ITビギナーとの対話に含まれる重要な示唆

まだ話の途中のようなのですが、興味深く読みました。と言っても、流し読みしている部分があるので誤読していたらすみません。
http://hunbook.hp.infoseek.co.jp/column/jitsumei.htm
意外に思われるかもしれませんが、僕はどちらかというと、N.I.さんの認識こそがあるべき姿だと思っているし、そこに到るためのハードル(ヤスツさんが述べられている様々なリスク)が軽減された状態になるべきと考えています。それはわりと何度も言っていることなのですけれどもね。
とはいえ、少し実名の扱いについて話しているポイントがずれている気もしますし、現時点でN.I.さんの姿勢を貫き通すことはかえって問題になる部分もあると言うのがいわゆる「こっち側*1」の認識である、というのがN.I.さんに全面的には賛成できない理由ではあります。
以下、N.I.さんの発言を一部引用しますが、ここについて、重要な示唆があるように思えます。

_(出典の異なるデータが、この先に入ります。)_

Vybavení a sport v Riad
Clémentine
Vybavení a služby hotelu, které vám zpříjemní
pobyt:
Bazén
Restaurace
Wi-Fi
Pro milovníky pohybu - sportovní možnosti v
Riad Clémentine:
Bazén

> 私は日常的にネットを利用しつつネット社会の成熟とはなんぞや、と日々考えています。
私自身は車社会には大変批判的ですが、通信社会(ネットコミュニケーション)には非常に大きな期待をもっています。いろいろな可能性を秘めているのではないかと思います。ただ現在のネット社会を見ていますと多少伸び悩んでいるように思います。その原因の大きなものにネット社会のルールがしっかり成立していない事と匿名が基本である為ではないかと私は感じています。
> 「匿名であるが故に、普段なら言えないようなことが言えてしまう」 という特徴には、匿名であることのメリットとデメリットの双方が含まれています。

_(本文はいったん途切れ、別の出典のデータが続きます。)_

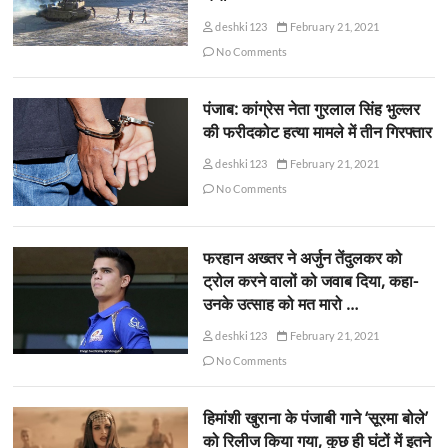
deshki123
February 21, 2021
No Comments
पंजाब: कांग्रेस नेता गुरलाल सिंह भुल्लर
की फरीदकोट हत्या मामले में तीन गिरफ्तार
deshki123
February 21, 2021
No Comments
फरहान अख्तर ने अर्जुन तेंदुलकर को
ट्रोल करने वालों को जवाब दिया, कहा-
उनके उत्साह को मत मारो …
deshki123
February 21, 2021
No Comments
हिमांशी खुराना के पंजाबी गाने ‘सूरमा बोले’
को रिलीज किया गया, कुछ ही घंटों में इतने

> 例えば、立場上発言を許されない人のガス抜きも匿名でならできるでしょう。また、サイレントマジョリティとなりがちな人々の「本音」を聞き出すことができるのも匿名であればこそでしょう。タテマエとホンネが合致する日本人は決して多数派ではありません。しかしながら、匿名で発言することを許された場では、日本人が隠しがちな「ホンネ」を公に掘り起こしていくことができます。国民の性質として日本人は「シャイである」と言われますが、ネットの匿名性の高さはシャイな日本人にも「腹の内」を明かさせるメリットを持っていると考えて良いでしょう。

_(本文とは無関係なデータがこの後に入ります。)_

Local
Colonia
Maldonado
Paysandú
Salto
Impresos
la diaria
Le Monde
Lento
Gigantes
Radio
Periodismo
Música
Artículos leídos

立場上発言を許されない人のガス抜きの為だけに匿名を基本にされても困ると思います。基本は実名であっても2チャンネルのような「場」を設ければよいだけではないでしょうか。
匿名が基本とおっしゃる方のご意見は往々に発言者の擁護に視点をおいていらっしゃいますが匿名であるがために全くの第三者が被害にあうケースはないでしょうか。
また誰の発言か分からない為デマがまかり通ってしまう事も考えられないでしょうか。
発言者が誠実な態度でネットに臨むことを前提とすれば実名・匿名どちらが総合的にマイナス面が多いのでしょうか。

http://hunbook.hp.infoseek.co.jp/column/jitsumei.htm

ここで、実名原則論は、「場」の議論である、ということが示されているように感じました。ウェブこそその「場」そのものである、という視点と、ウェブでも場の切り分けが必要と言う視点。前者は匿名を支持する最大の論拠になり、後者はシステム化(法整備など現実の社会のことも含めて)の提案にたどり着きます。
実名を肯定的に捉えた場合に、それでも出てくるこの「場」という考え方は、ウェブがそれまでの社会生活と違った仕組みを持っているという認識がそれなりにされつつある証拠なのかな、と思いました。
この対話を見て全般的に感じたのは、ベテラン*2ネットユーザーと、そうでない人の大きな違いは、個人情報の一元化に対する危険の過大評価と過小評価という差があるのかな、ということです。硬いシステム屋さんはシステムリスクを最大限に見積もる傾向があるし、硬い法律家さんは犯罪抑止力と事後の追跡性を最大限に見積もるし、一般のユーザーは個人情報保護法の意義をあまり理解していない。そういう見えているものの違いが匿名実名の議論の中に雑多にぶち込まれているのが現在の状況にも思えます。
現実的立場からの極論ではなく、甘い甘い理想論をうち立て、実現方法でそれを削っていくことで現実と言うものを表出させていく、そんなアプローチもあってよいのかな。